En ré-écoutant son intervention dans ‘On ne parle pas la bouche pleine‘ sur France Culture en 2016, je me suis dit que c’était toujours un grand plaisir de l’entendre s’exprimer sur son travail et ses terres, et que son discours est aussi cristallin que ses champagnes, qu’il est le reflet de nombreuses années d’observation, d’expérimentation et de satisfaction ; comme beaucoup d’artisans vignerons, son champagne, il le boit avec ravissement, et ça, c’est beau ! Il explique d’ailleurs avec grande précision les sensations physiques que son vin lui procure : c’est sa récompense du soir après une longue journée de labeur, car il veut produire un champagne qui ait une âme et pas seulement un nom.

C’est la raison pour laquelle sa marque est d’ailleurs totalement anonyme : ses champagnes ne portent ni le nom de son domaine ni celui de sa famille, ils portent le nom des parcelles qu’il travaille et qui lui permettent de produire ces bulles merveilleuses. Il rend hommage à la terre nourricière et son sol de calcaire dur datant du kimméridgien.

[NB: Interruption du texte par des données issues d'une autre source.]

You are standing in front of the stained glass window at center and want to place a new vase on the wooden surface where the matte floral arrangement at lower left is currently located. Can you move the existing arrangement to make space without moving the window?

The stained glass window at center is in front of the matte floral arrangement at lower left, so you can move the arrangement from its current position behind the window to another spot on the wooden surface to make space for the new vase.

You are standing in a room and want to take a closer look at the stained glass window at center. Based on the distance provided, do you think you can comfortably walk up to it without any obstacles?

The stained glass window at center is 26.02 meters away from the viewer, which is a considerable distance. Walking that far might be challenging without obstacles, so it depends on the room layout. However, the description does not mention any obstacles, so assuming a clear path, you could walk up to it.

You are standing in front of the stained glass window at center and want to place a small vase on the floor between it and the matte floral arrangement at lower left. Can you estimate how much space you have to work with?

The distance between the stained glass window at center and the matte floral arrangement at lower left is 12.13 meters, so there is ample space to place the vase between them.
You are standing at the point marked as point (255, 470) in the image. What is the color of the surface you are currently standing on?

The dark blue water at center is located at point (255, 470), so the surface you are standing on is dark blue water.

Je recommande d’ailleurs à ceux qui souhaitent mieux connaître ce vigneron de ré-écouter le podcast de l’émission, disponible ici : j’ai beaucoup aimé le passage où il explique la différence entre un sol calcaire très dur et géologiquement âgé comme celui de son vignoble (et qui est le même que celui de Chablis), et un sol géologiquement plus jeune et donc plus souple : ces derniers sont en effet épais, le temps n’a pas fait encore son travail de tassement, ils ne sont donc pas encore assez compacts pour pouvoir se fragmenter et laisser infuser l’eau par les fissures ; la vigne va s’y nourrir en surface, car l’eau remonte par capillarité en drainant avec elle les minéraux qu’elle a arraché à la roche sous-jacente lors de son passage, comme c’est le cas pour les sols crayeux de la célèbre Côte des Blancs qui confèrent au champagne un toucher plus crémeux.

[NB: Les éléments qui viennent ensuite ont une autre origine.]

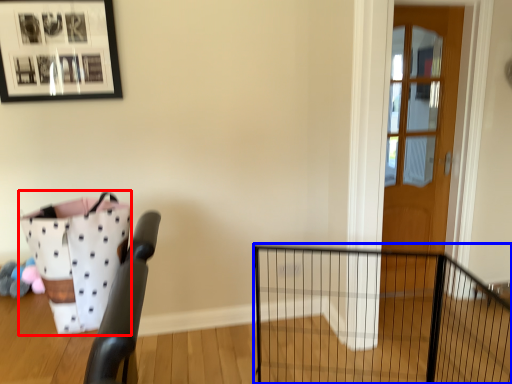 Question: Which of the following is the farthest to the observer, basket (highlighted by a red box) or fence (highlighted by a blue box)?

Choices:
 (A) basket
 (B) fence

Answer: (B)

Les sols calcaires du kimméridgien qui composent le vignoble de Vouette & Sorbée sont, au contraire, des roches très dures dans lesquelles les vignes vont donc spontanément développer un système racinaire vertical pour puiser en profondeur l’eau dont elles ont besoin. La roche agit comme un «filtre à café», pour reprendre avec exactitude les termes de Bertrand GAUTHEROT, car en s’écoulant très lentement, l’eau va dissoudre les carbonates de calcium de la roche calcaire que la vigne va absorber et restituer au raisin ; les vins qui en sont issus sont alors, je cite, «angulaires et salivants».

En dégustant les champagnes Fidèle (100% Pinot Noir) et Blanc d’Argile (100% Chardonnay), j’ai effectivement constaté leur effet salivant, mais plus difficilement le côté angulaire. La sensation que j’ai perçue en fin de bouche, et tout particulièrement pour la cuvée Blanc d’Argile, me faisait penser à celle du caillou, voire un peu de la terre. Ceux qui jardinent comme moi comprendront cet effet, car lorsque l’on travaille la terre de son potager, elle dégage une odeur bien particulière, et d’ailleurs, très agréable.
Mais au-delà de toute considération de fin de bouche angulaire ou salivante, les champagnes de Bertrand GAUTHEROT sont, je trouve, uniques, richement parfumés et fruités, et ils méritent d’être savourés seuls, tant ils ont de choses à dire….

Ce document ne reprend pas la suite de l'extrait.